Whenever a line contains the string "اتحادیه", copy it out of the entries.

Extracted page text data
* * * * *

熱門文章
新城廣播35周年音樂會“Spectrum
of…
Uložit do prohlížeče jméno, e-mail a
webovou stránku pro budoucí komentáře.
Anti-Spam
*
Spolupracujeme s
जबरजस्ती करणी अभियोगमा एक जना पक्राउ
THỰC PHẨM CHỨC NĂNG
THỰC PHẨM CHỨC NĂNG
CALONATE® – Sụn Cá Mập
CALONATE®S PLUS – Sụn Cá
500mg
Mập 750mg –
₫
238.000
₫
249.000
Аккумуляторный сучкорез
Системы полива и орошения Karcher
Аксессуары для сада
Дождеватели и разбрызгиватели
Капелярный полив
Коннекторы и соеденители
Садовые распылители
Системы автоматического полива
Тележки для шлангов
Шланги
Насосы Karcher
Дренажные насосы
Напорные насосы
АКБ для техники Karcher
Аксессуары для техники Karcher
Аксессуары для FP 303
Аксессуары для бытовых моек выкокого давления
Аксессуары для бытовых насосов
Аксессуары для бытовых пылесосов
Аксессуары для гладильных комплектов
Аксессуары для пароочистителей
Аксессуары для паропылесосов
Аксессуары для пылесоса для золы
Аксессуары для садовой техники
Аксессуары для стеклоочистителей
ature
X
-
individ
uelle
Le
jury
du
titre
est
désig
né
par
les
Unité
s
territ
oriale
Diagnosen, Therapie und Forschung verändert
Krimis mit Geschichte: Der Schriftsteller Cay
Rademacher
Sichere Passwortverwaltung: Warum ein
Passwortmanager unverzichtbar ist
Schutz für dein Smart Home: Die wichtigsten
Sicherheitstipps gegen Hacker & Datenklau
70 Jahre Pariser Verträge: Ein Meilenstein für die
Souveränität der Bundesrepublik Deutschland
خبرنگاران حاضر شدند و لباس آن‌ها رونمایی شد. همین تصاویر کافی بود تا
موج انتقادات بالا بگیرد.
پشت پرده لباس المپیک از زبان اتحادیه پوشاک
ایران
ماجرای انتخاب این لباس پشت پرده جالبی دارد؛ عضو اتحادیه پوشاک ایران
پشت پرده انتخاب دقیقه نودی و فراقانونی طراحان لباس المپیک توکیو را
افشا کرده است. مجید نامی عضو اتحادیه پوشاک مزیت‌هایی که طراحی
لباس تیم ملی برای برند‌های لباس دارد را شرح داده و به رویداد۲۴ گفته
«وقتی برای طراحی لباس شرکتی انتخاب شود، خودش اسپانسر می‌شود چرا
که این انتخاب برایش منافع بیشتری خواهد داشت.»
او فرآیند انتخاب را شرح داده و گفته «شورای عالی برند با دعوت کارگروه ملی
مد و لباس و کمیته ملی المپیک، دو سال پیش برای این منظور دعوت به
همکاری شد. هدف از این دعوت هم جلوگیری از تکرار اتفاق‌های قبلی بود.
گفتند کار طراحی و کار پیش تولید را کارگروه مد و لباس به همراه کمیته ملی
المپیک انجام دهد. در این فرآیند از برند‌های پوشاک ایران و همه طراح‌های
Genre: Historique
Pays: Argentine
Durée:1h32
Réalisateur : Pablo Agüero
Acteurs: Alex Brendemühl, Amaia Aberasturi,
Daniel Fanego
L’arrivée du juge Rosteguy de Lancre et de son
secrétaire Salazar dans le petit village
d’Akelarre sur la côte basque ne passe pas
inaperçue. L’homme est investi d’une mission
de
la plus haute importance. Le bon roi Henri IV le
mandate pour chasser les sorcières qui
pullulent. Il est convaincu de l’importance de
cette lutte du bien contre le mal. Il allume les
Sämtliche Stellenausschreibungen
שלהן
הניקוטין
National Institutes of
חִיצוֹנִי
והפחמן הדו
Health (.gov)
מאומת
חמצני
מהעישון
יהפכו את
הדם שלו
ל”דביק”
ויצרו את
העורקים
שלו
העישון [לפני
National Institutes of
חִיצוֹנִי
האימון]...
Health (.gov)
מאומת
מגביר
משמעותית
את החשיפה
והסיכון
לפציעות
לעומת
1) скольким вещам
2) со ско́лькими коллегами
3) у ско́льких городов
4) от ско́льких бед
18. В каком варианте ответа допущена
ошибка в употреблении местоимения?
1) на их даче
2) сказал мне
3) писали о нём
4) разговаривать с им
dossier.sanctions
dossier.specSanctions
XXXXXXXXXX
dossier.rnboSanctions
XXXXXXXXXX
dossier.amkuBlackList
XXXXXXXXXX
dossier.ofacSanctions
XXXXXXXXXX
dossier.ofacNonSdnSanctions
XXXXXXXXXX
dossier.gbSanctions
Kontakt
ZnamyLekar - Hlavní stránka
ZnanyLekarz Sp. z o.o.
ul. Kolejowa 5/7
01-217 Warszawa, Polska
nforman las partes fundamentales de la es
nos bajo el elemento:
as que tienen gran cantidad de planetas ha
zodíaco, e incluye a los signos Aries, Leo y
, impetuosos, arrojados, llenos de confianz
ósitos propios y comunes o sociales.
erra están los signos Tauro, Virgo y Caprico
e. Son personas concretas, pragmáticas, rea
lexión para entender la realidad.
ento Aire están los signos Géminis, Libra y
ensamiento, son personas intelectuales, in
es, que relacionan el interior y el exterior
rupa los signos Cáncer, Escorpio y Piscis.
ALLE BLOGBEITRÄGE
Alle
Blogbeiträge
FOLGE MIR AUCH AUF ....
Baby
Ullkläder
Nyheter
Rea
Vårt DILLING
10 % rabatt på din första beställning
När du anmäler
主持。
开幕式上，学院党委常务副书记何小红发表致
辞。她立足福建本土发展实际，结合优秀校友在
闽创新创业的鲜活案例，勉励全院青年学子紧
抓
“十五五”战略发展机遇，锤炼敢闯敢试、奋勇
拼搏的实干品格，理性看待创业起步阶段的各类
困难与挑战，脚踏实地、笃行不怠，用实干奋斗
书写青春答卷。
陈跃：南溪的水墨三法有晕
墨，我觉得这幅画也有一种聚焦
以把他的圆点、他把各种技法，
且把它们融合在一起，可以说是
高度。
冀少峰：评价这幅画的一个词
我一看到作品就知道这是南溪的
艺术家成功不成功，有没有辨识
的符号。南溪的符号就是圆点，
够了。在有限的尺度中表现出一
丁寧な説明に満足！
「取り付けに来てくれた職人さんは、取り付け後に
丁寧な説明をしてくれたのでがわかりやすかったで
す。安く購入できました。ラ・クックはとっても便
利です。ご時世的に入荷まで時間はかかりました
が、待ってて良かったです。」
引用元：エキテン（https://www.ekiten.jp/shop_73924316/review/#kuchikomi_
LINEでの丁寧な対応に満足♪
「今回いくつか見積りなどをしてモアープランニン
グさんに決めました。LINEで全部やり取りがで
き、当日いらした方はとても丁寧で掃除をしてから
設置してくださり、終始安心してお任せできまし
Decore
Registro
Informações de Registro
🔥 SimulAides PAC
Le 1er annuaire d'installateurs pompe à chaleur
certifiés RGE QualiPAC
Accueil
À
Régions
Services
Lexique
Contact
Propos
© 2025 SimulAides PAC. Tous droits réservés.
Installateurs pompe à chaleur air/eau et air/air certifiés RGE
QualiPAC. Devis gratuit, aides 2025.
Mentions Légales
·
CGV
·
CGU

* * * * *

> **Completed task**:
پشت پرده لباس المپیک از زبان اتحادیه پوشاک
ماجرای انتخاب این لباس پشت پرده جالبی دارد؛ عضو اتحادیه پوشاک ایران
افشا کرده است. مجید نامی عضو اتحادیه پوشاک مزیت‌هایی که طراحی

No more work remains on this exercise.